A practical model for estimation leaves out all of the explanatory variables except delta.points.
lm_deltap2 <- lm(length_diff ~ delta.points, rvst_diff2)
summary(lm_deltap2)
##
## Call:
## lm(formula = length_diff ~ delta.points, data = rvst_diff2)
##
## Residuals:
## Min 1Q Median 3Q Max
## -1.27927 -0.24177 -0.06035 0.29640 1.49575
##
## Coefficients:
## Estimate Std. Error t value Pr(>|t|)
## (Intercept) 0.3504808 0.1526144 2.297 0.028341 *
## delta.points 0.0005454 0.0001346 4.051 0.000304 ***
## ---
## Signif. codes: 0 '***' 0.001 '**' 0.01 '*' 0.05 '.' 0.1 ' ' 1
##
## Residual standard error: 0.5184 on 32 degrees of freedom
## Multiple R-squared: 0.3389, Adjusted R-squared: 0.3183
## F-statistic: 16.41 on 1 and 32 DF, p-value: 0.0003038
coeftest(lm_deltap2, vcov=vcovHC)
##
## t test of coefficients:
##
## Estimate Std. Error t value Pr(>|t|)
## (Intercept) 0.35048076 0.13142401 2.6668 0.011910 *
## delta.points 0.00054539 0.00013773 3.9599 0.000392 ***
## ---
## Signif. codes: 0 '***' 0.001 '**' 0.01 '*' 0.05 '.' 0.1 ' ' 1
An increase of 100 points in the difference between numbers of track points and route points results in an increase in length difference of 0.05 miles, and this slope is very significant (p < 0.0004).
This model suggests that we might make length corrections, based on number of points, with the idea of standardizing length measurements to some fixed density of track points. However, after controlling the difference in number of points, tracks are still average 0.35 miles longer than routes (p < 0.012). Moreover, the residual standard error of the model is still 0.52 miles.
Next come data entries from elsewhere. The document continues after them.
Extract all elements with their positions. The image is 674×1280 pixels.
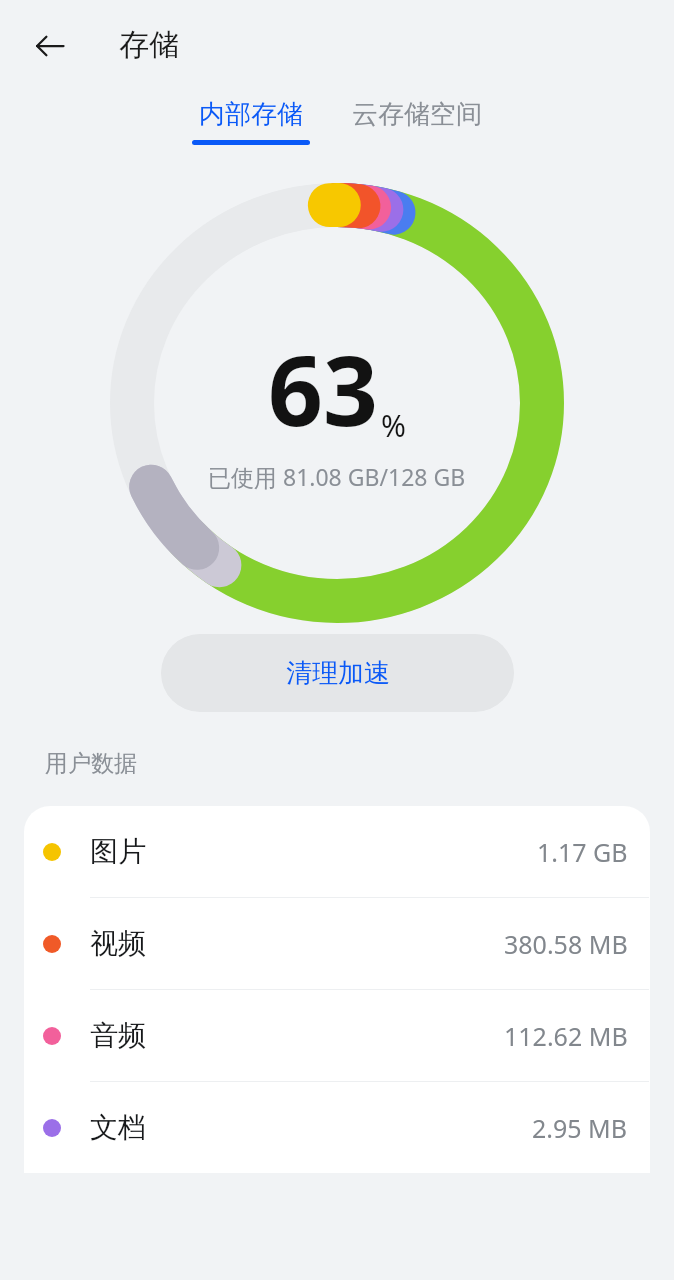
button[interactable]: 内部存储 [178, 92, 324, 151]
staticText: 63 [268, 323, 378, 454]
staticText: 云存储空间 [352, 98, 482, 131]
staticText: 音频 [90, 1018, 146, 1053]
staticText: 文档 [90, 1110, 146, 1145]
staticText: 已使用 81.08 GB/128 GB [208, 461, 466, 492]
staticText: 图片 [90, 834, 146, 869]
staticText: % [381, 405, 406, 446]
staticText: 1.17 GB [537, 835, 628, 869]
button[interactable]: 清理加速 [161, 634, 514, 712]
staticText: 内部存储 [199, 98, 303, 131]
button[interactable]: 音频 [24, 990, 650, 1081]
button[interactable]: 视频 [24, 898, 650, 989]
staticText: 视频 [90, 926, 146, 961]
staticText: 2.95 MB [532, 1111, 628, 1145]
button[interactable]: 文档 [24, 1082, 650, 1173]
staticText: 用户数据 [45, 749, 137, 778]
button[interactable]: 图片 [24, 806, 650, 897]
staticText: 存储 [119, 26, 179, 64]
staticText: 清理加速 [286, 657, 390, 690]
staticText: 112.62 MB [504, 1019, 628, 1053]
button[interactable]: 云存储空间 [338, 92, 496, 151]
staticText: 380.58 MB [504, 927, 628, 961]
button[interactable]: Back [26, 22, 74, 70]
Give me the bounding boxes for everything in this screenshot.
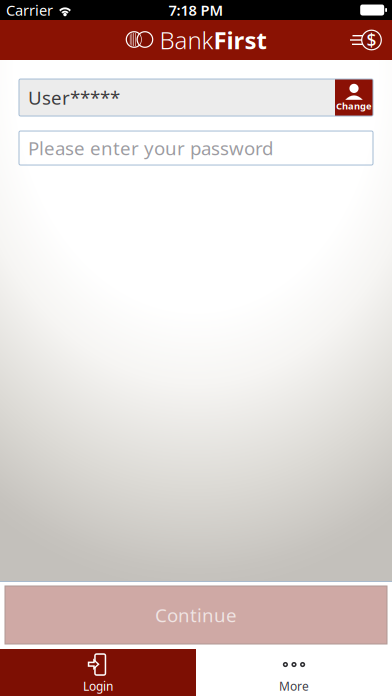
staticText: Carrier	[6, 0, 53, 20]
staticText: User*****	[28, 85, 120, 110]
staticText: Continue	[155, 603, 237, 627]
button[interactable]: Login	[0, 649, 196, 696]
button[interactable]: Quick Pay	[342, 20, 392, 60]
staticText: $	[366, 28, 376, 52]
staticText: 7:18 PM	[168, 0, 224, 20]
button[interactable]: Change	[335, 79, 373, 116]
button[interactable]: Continue	[5, 586, 387, 644]
staticText: Login	[83, 678, 113, 694]
button[interactable]: More	[196, 649, 392, 696]
staticText: First	[214, 24, 266, 56]
staticText: Change	[336, 100, 372, 112]
staticText: Please enter your password	[28, 136, 273, 160]
staticText: More	[279, 678, 309, 694]
staticText: Bank	[160, 24, 214, 56]
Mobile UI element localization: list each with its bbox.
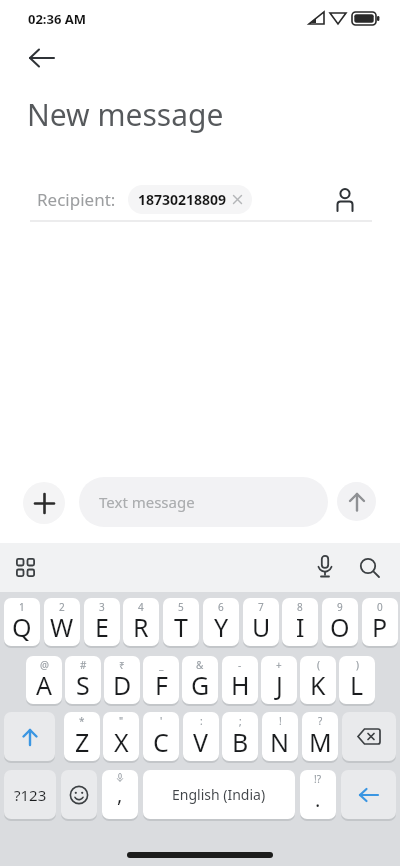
staticText: V [193, 725, 209, 759]
staticText: G [191, 668, 210, 702]
staticText: Z [75, 725, 90, 759]
button[interactable]: ! [262, 712, 298, 761]
button[interactable]: 8 [282, 598, 318, 646]
button[interactable]: - [222, 656, 258, 704]
button[interactable] [61, 770, 97, 819]
staticText: + [276, 658, 282, 672]
staticText: Text message [99, 492, 195, 512]
staticText: ! [279, 714, 282, 728]
button[interactable] [341, 770, 396, 819]
button[interactable] [352, 550, 388, 586]
button[interactable]: Text message [79, 477, 328, 527]
staticText: N [270, 725, 290, 759]
button[interactable] [23, 482, 65, 524]
staticText: ) [356, 658, 359, 672]
staticText: E [95, 610, 109, 644]
button[interactable]: ) [339, 656, 375, 704]
staticText: 7 [258, 600, 264, 614]
button[interactable]: & [182, 656, 218, 704]
button[interactable]: 18730218809 [128, 185, 252, 214]
button[interactable]: 5 [163, 598, 199, 646]
staticText: : [200, 714, 203, 728]
staticText: 5 [178, 600, 184, 614]
button[interactable]: : [183, 712, 219, 761]
staticText: 0 [377, 600, 383, 614]
staticText: " [119, 714, 124, 728]
button[interactable]: 4 [123, 598, 159, 646]
staticText: F [155, 668, 168, 702]
staticText: English (India) [172, 785, 266, 804]
staticText: 8 [297, 600, 303, 614]
staticText: & [196, 658, 204, 672]
staticText: M [309, 725, 332, 759]
button[interactable]: 0 [362, 598, 398, 646]
staticText: * [79, 714, 85, 728]
staticText: ₹ [119, 658, 125, 672]
button[interactable]: ' [143, 712, 179, 761]
button[interactable]: 3 [84, 598, 120, 646]
staticText: U [252, 610, 271, 644]
button[interactable]: ( [300, 656, 336, 704]
button[interactable]: " [103, 712, 139, 761]
staticText: A [36, 668, 52, 702]
button[interactable] [342, 712, 396, 761]
staticText: W [50, 610, 74, 644]
staticText: Recipient: [37, 188, 116, 211]
staticText: H [231, 668, 250, 702]
button[interactable]: ₹ [104, 656, 140, 704]
staticText: 18730218809 [138, 190, 227, 209]
button[interactable]: ? [302, 712, 338, 761]
button[interactable]: ; [222, 712, 258, 761]
button[interactable] [20, 38, 64, 78]
button[interactable]: + [261, 656, 297, 704]
staticText: K [310, 668, 326, 702]
staticText: 2 [59, 600, 65, 614]
staticText: 1 [19, 600, 25, 614]
staticText: ' [160, 714, 163, 728]
button[interactable] [308, 550, 342, 584]
button[interactable]: 7 [243, 598, 279, 646]
staticText: P [372, 610, 388, 644]
button[interactable]: !? [300, 770, 336, 819]
staticText: R [133, 610, 149, 644]
staticText: 3 [99, 600, 105, 614]
staticText: Q [12, 610, 32, 644]
staticText: . [315, 786, 321, 813]
button[interactable]: # [65, 656, 101, 704]
staticText: O [330, 610, 350, 644]
staticText: ? [318, 714, 323, 728]
staticText: C [153, 725, 169, 759]
staticText: - [238, 658, 242, 672]
button[interactable]: 6 [203, 598, 239, 646]
button[interactable]: _ [143, 656, 179, 704]
button[interactable] [8, 550, 42, 584]
staticText: @ [40, 658, 49, 672]
staticText: L [350, 668, 364, 702]
button[interactable]: English (India) [143, 770, 295, 819]
button[interactable]: @ [26, 656, 62, 704]
button[interactable] [327, 182, 363, 218]
button[interactable]: * [64, 712, 100, 761]
staticText: 6 [218, 600, 224, 614]
button[interactable] [337, 482, 376, 521]
button[interactable]: ?123 [4, 770, 56, 819]
staticText: _ [159, 658, 164, 672]
button[interactable] [4, 712, 55, 761]
staticText: 02:36 AM [28, 10, 87, 28]
staticText: D [113, 668, 132, 702]
staticText: ( [317, 658, 320, 672]
staticText: I [296, 610, 305, 644]
staticText: B [232, 725, 249, 759]
staticText: X [114, 725, 129, 759]
staticText: ?123 [14, 785, 47, 805]
button[interactable]: , [102, 770, 138, 819]
staticText: T [174, 610, 188, 644]
button[interactable]: 2 [44, 598, 80, 646]
staticText: New message [27, 94, 224, 135]
button[interactable]: 9 [322, 598, 358, 646]
staticText: 4 [138, 600, 144, 614]
staticText: # [80, 658, 87, 672]
button[interactable]: 1 [4, 598, 40, 646]
staticText: ; [239, 714, 242, 728]
staticText: , [117, 781, 123, 808]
Here are the residuals plots for the last model.
plot(lm_deltap2)
Referring to standarized residuals versus fitted values, variance of residuals may be smaller for small length differences than for others. The distribution of these residuals is consistent with the normal distribution.
We repeat the above analysis, but using track.gain - route.gain as the response variable.
Elevation gain difference is gain_diff = track.gain - route.gain.
rvst_gain <- rvst %>% mutate(gain_diff=track.gain - route.gain)
Here is a boxplot of the gain difference.
# box and whisker of differences.
ggplot(rvst_gain, aes(x=route.type, y=gain_diff)) +
geom_boxplot()
Elevation gain for tracks tends to be higher than for routes, but it is not uniformly so. The data exhibits variation that depends on route type.
This is the one-way ANOVA on the elevation gain response.
lm_gain_routetype <- lm(gain_diff ~ route.type, rvst_gain)
coeftest(lm_gain_routetype, vcov=vcovHC)
##
## t test of coefficients:
##
## Estimate Std. Error t value Pr(>|t|)
## (Intercept) -0.300 16.148 -0.0186 0.9853
## route.typedesignated 32.391 50.009 0.6477 0.5219
## route.typefree_drawn 26.838 58.190 0.4612 0.6479
We did not detect a difference in elevation gain between routes and tracks.
lm_gain <- lm(gain_diff ~ route.type + route.length + route.points + track.points, rvst_gain)
coeftest(lm_gain, vcov=vcovHC)
##
## t test of coefficients:
##
## Estimate Std. Error t value Pr(>|t|)
## (Intercept) -119.417321 79.978579 -1.4931 0.1466
## route.typedesignated -57.175043 66.617285 -0.8583 0.3980
## route.typefree_drawn 55.284721 89.295780 0.6191 0.5408
## route.length 36.997371 32.102799 1.1525 0.2589
## route.points -0.087173 0.083175 -1.0481 0.3036
## track.points -0.029150 0.108333 -0.2691 0.7898
We detect no intercept or trend in elevation gain difference when controlling for other explanatory variables.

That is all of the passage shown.